For so long, graduating high school seemed like some far off milestone: inevitable, certainly, but only imaginable with an apocalypse or some comparably massive change separating it from the now. And yet, the world ceases to turn, and the future has a funny habit of becoming the present when you’re not paying attention. Worst, or perhaps best of all, it has absolutely no regard for your expectations.
I am fairly certain that my freshman self would have no anticipation of what I am now, thankfully. Though freshman year feels like a hazy blur now, I know it felt longer than a lifetime then. Still, I found Stargazer then, and it stuck, perhaps somewhat improbably. Of course, the me now, having written twenty articles in my final year alone, seems a world apart from the me then, outright frightened to take stories and trying to convince myself I favored the familiarity of silence.
Writing this article still feels surreal, almost like a dream. I thought it was still a million miles away. I just got on the bus, how can it be my stop already? But maybe that is inaccurate, too. Even if it happened in the blink of an eye, high school’s still been a long journey, and I would be a fool to posture otherwise. I have had so many incredible experiences on this trip with Stargazer, but also with the Creative Writing Club and Film Club, and I would be remiss to lump every little thing these last four years into a single amorphous blob of high school.
Now, of course, the end of high school is not much of an ending; it is really a beginning, a door closing to open a new one. As North enters the rearview, eventually to become another marking in the landscape of the past, I cannot help but feel grateful; grateful for having the chance to meet so many amazing people, grateful for learning more about myself that I may have thought possible at the start, grateful to be able to change so much in such little time. If there is one thing about high school I want to carry with me into that mysterious void we call the future, it is that.
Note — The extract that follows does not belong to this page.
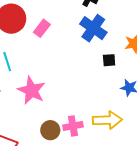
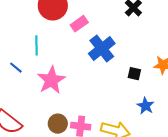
blue cross: (93, 28) -> (102, 48), moved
I do not really think there is some perfect one-line ending to my high-school experience I could offer; I am doubtful any number of words could replicate the lived experience, and I suppose it would be a fool’s errand to attempt so. Instead, this ending-but-only-kind-of is merely a photograph of the me existing in this moment, however temporary that may prove to be. Even if I can’t see the end of this road, I can look back on the turns of its path thus far, and that carries a person a long way, farther than the eye can see.